■ Problem description
Would you transcribe the records below exactly, omitting every picture?

Dataset excerpts
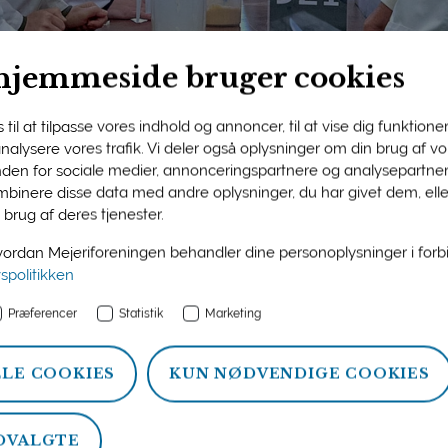
hjemmeside bruger cookies
til at tilpasse vores indhold og annoncer, til at vise dig funktioner 
 analysere vores trafik. Vi deler også oplysninger om din brug af 
nden for sociale medier, annonceringspartnere og analysepartner
ngens medlemsside
binere disse data med andre oplysninger, du har givet dem, ell
 brug af deres tjenester.
n og information om ydelser, som Mejeriforeningen tilbyder si
rdan Mejeriforeningen behandler dine personoplysninger i for
atistik, politik og arrangementer.
vspolitikken
Præferencer
Statistik
Marketing
LLE COOKIES
KUN NØDVENDIGE COOKIES
DVALGTE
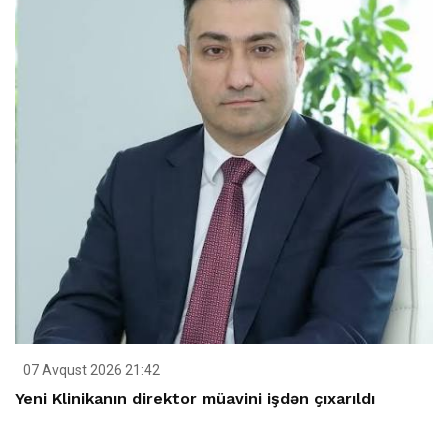
07 Avqust 2026 21:42
Yeni Klinikanın direktor müavini işdən çıxarıldı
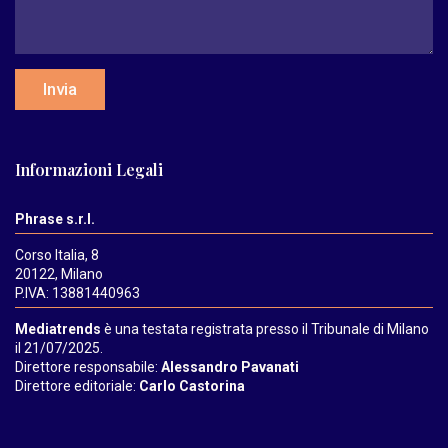
Invia
Informazioni Legali
Phrase s.r.l.
Corso Italia, 8
20122, Milano
P.IVA: 13881440963
Mediatrends
è una testata registrata presso il Tribunale di Milano
il 21/07/2025.
Direttore responsabile:
Alessandro Pavanati
Direttore editoriale:
Carlo Castorina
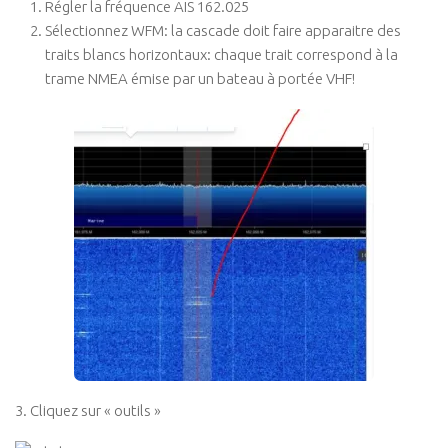
Régler la fréquence AIS 162.025
Sélectionnez WFM: la cascade doit faire apparaitre des
traits blancs horizontaux: chaque trait correspond à la
trame NMEA émise par un bateau à portée VHF!
3. Cliquez sur « outils »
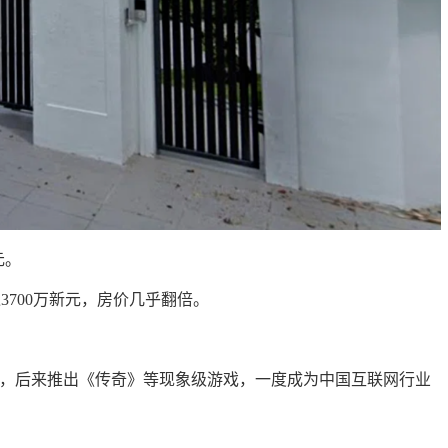
元
。
3700万新元，房价几乎翻倍。
，后来推出《传奇》等现象级游戏，一度成为中国互联网行业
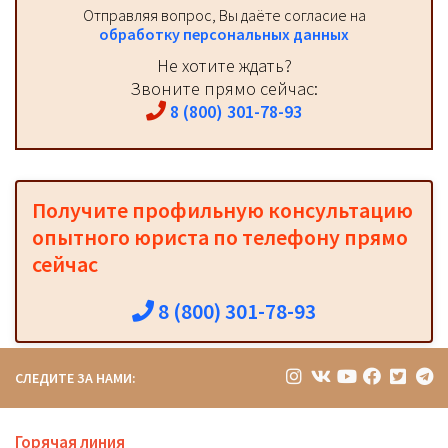
Отправляя вопрос, Вы даёте согласие на
обработку персональных данных
Не хотите ждать?
Звоните прямо сейчас:
8 (800) 301-78-93
Получите профильную консультацию
опытного юриста по телефону прямо
сейчас
8 (800) 301-78-93
СЛЕДИТЕ ЗА НАМИ:
Горячая линия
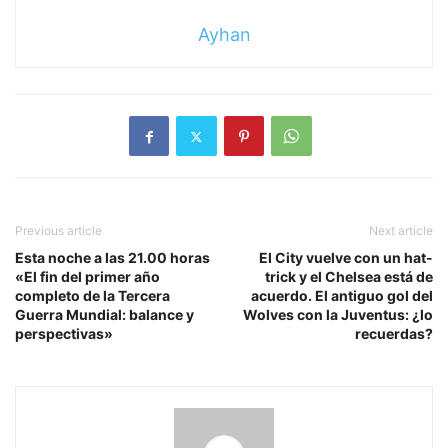
Ayhan
Previous article
Next article
Esta noche a las 21.00 horas
El City vuelve con un hat-
«El fin del primer año
trick y el Chelsea está de
completo de la Tercera
acuerdo. El antiguo gol del
Guerra Mundial: balance y
Wolves con la Juventus: ¿lo
perspectivas»
recuerdas?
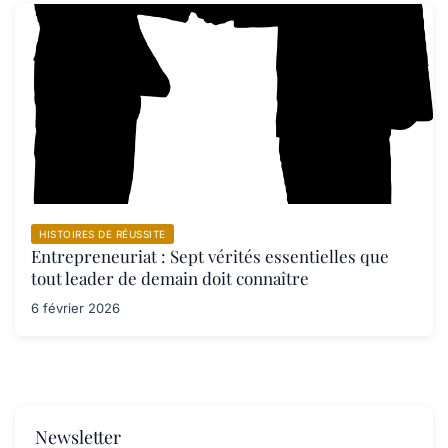
HISTOIRES DE RÉUSSITE
Entrepreneuriat : Sept vérités essentielles que
tout leader de demain doit connaître
6 février 2026
Newsletter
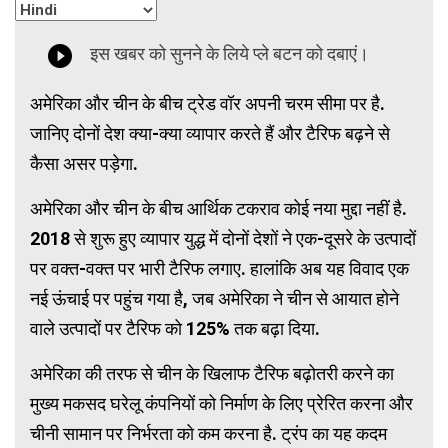
अमेरिका और चीन के बीच ट्रेड वॉर अपनी चरम सीमा पर है.
जानिए दोनों देश क्या-क्या व्यापार करते हैं और टैरिफ बढ़ने से
कैसा असर पड़ेगा.
अमेरिका और चीन के बीच आर्थिक टकराव कोई नया मुद्दा नहीं है.
2018 से शुरू हुए व्यापार युद्ध में दोनों देशों ने एक-दूसरे के उत्पादों
पर वक्त-वक्त पर भारी टैरिफ लगाए. हालांकि अब यह विवाद एक
नई ऊंचाई पर पहुंच गया है, जब अमेरिका ने चीन से आयात होने
वाले उत्पादों पर टैरिफ को 125% तक बढ़ा दिया.
अमेरिका की तरफ से चीन के खिलाफ टैरिफ बढ़ोतरी करने का
मुख्य मकसद घरेलू कंपनियों को निर्माण के लिए प्रेरित करना और
चीनी सामान पर निर्भरता को कम करना है. ट्रंप का यह कदम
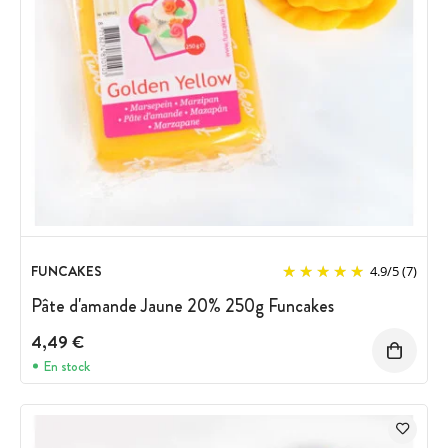
FUNCAKES
4.9
/
5
(7)
Pâte d'amande Jaune 20% 250g Funcakes
4,49 €
En stock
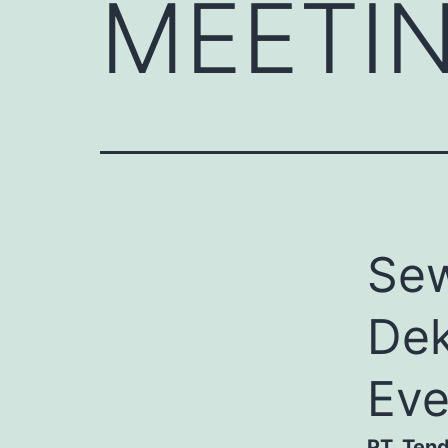
MEETI
Sew
Dek
Eve
PT. Ten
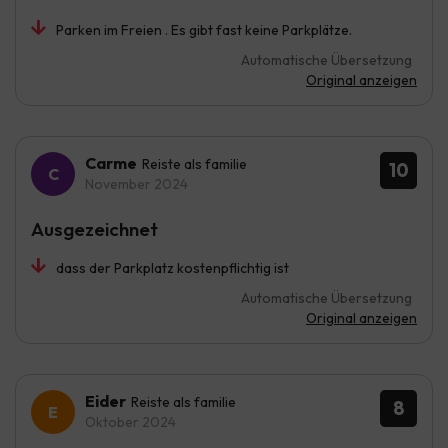
Parken im Freien . Es gibt fast keine Parkplätze.
Automatische Übersetzung
Original anzeigen
Carme
Reiste als familie
10
November 2024
Ausgezeichnet
dass der Parkplatz kostenpflichtig ist
Automatische Übersetzung
Original anzeigen
Eider
Reiste als familie
8
Oktober 2024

■ Response below
hjemmeside bruger cookies
til at tilpasse vores indhold og annoncer, til at vise dig funktioner 
 analysere vores trafik. Vi deler også oplysninger om din brug af 
nden for sociale medier, annonceringspartnere og analysepartner
ngens medlemsside
binere disse data med andre oplysninger, du har givet dem, ell
 brug af deres tjenester.
n og information om ydelser, som Mejeriforeningen tilbyder si
rdan Mejeriforeningen behandler dine personoplysninger i for
atistik, politik og arrangementer.
vspolitikken
Præferencer
Statistik
Marketing
LLE COOKIES
KUN NØDVENDIGE COOKIES
DVALGTE
07 Avqust 2026 21:42
Yeni Klinikanın direktor müavini işdən çıxarıldı
Invia
Informazioni Legali
Phrase s.r.l.
Corso Italia, 8
20122, Milano
P.IVA: 13881440963
Mediatrends
è una testata registrata presso il Tribunale di Milano
il 21/07/2025.
Direttore responsabile:
Alessandro Pavanati
Direttore editoriale:
Carlo Castorina
Régler la fréquence AIS 162.025
Sélectionnez WFM: la cascade doit faire apparaitre des
traits blancs horizontaux: chaque trait correspond à la
trame NMEA émise par un bateau à portée VHF!
3. Cliquez sur « outils »
元
。
3700万新元，房价几乎翻倍。
，后来推出《传奇》等现象级游戏，一度成为中国互联网行业
Отправляя вопрос, Вы даёте согласие на
обработку персональных данных
Не хотите ждать?
Звоните прямо сейчас:
8 (800) 301-78-93
Получите профильную консультацию
опытного юриста по телефону прямо
сейчас
8 (800) 301-78-93
СЛЕДИТЕ ЗА НАМИ:
Горячая линия
Ayhan
Previous article
Next article
Esta noche a las 21.00 horas
El City vuelve con un hat-
«El fin del primer año
trick y el Chelsea está de
completo de la Tercera
acuerdo. El antiguo gol del
Guerra Mundial: balance y
Wolves con la Juventus: ¿lo
perspectivas»
recuerdas?
HISTOIRES DE RÉUSSITE
Entrepreneuriat : Sept vérités essentielles que
tout leader de demain doit connaître
6 février 2026
Newsletter
अमेरिका और चीन के बीच ट्रेड वॉर अपनी चरम सीमा पर है.
जानिए दोनों देश क्या-क्या व्यापार करते हैं और टैरिफ बढ़ने से
कैसा असर पड़ेगा.
अमेरिका और चीन के बीच आर्थिक टकराव कोई नया मुद्दा नहीं है.
2018 से शुरू हुए व्यापार युद्ध में दोनों देशों ने एक-दूसरे के उत्पादों
पर वक्त-वक्त पर भारी टैरिफ लगाए. हालांकि अब यह विवाद एक
नई ऊंचाई पर पहुंच गया है, जब अमेरिका ने चीन से आयात होने
वाले उत्पादों पर टैरिफ को 125% तक बढ़ा दिया.
अमेरिका की तरफ से चीन के खिलाफ टैरिफ बढ़ोतरी करने का
मुख्य मकसद घरेलू कंपनियों को निर्माण के लिए प्रेरित करना और
चीनी सामान पर निर्भरता को कम करना है. ट्रंप का यह कदम
FUNCAKES
4.9
/
5
(7)
Pâte d'amande Jaune 20% 250g Funcakes
4,49 €
En stock
MEETI
Sew
Dek
Eve
PT. Ten
Parken im Freien . Es gibt fast keine Parkplätze.
Automatische Übersetzung
Original anzeigen
Carme
Reiste als familie
10
November 2024
Ausgezeichnet
dass der Parkplatz kostenpflichtig ist
Automatische Übersetzung
Original anzeigen
Eider
Reiste als familie
8
Oktober 2024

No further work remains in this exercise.